What Are Masters Programs?

Learn about the areas of study, prerequisites and graduation requirements for a variety of master's degree programs. This graduate training is primarily offered by 4-year colleges and universities.

In a master's degree program, students can engage in graduate-level academic study in a variety of different fields.

An Overview of Master's Programs

A master's degree is one of the four basic types of degrees, which include associate, bachelor's, master's and doctoral degrees. Master's programs take 1-2 years to complete and may be offered on campus, online or in accelerated formats. They are available in many different fields of study, including:

  • Education
  • Business administration
  • Mathematics
  • Biology
  • Computer science

Degree Types

There are many types of master's degrees, including the following:

  • Master of Science (M.S.)
  • Master of Arts (M.A.)
  • Master of Business Administration (MBA)
  • Master of Fine Arts (MFA)
  • Master of Divinity (M.Div.)
  • Master of Education (M.Ed.)

Of these, M.S. and M.A. programs are the most common.

Admissions Requirements

Students interested in pursuing a master's degree must first apply to a graduate school. Admissions requirements for graduate school may include:

  • Completion of a bachelor's degree from an accredited school
  • A minimum undergraduate GPA
  • College transcripts
  • Letters of recommendation
  • Written essays about the student's educational and career goals
  • Standardized test scores from one or more of the following:
    • Graduate Management Admission Test (GMAT)
    • Graduate Record Examination (GRE)
    • Test of English as a Foreign Language (TOEFL)

Graduation Requirements

Prior to graduation from a master's program, students must complete a certain number of credit hours of coursework. Specific course requirements vary by program. In addition, many master's degree programs require students to complete a written thesis or thesis project. A thesis is a written report of a student's research findings on a topic of his or her choice.
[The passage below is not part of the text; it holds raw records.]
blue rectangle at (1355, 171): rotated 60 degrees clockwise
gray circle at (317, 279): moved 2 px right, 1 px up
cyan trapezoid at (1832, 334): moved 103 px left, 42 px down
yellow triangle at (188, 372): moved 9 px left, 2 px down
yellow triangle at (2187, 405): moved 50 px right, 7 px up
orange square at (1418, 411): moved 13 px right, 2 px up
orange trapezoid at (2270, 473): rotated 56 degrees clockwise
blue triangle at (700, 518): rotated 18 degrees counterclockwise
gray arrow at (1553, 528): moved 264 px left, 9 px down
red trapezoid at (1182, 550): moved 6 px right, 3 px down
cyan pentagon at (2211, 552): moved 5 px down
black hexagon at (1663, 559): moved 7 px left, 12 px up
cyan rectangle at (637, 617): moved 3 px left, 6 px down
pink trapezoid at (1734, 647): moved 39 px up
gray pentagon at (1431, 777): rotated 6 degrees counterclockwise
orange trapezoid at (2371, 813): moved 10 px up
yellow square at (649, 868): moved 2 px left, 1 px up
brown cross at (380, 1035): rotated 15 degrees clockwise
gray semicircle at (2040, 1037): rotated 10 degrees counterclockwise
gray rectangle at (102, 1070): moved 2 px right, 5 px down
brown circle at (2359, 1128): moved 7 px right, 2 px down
However, there are also programs that offer non-thesis options, in which students may be required to take a comprehensive exam before graduating. Such an exam tests the student's knowledge in their chosen area of study and may be composed of both oral and written components. A final project may also take the place of a thesis.

In master's degree programs, individuals who have earned a bachelor's degree pursue advanced studies through a master's degree program, which typically includes high-level coursework and may also require thesis research.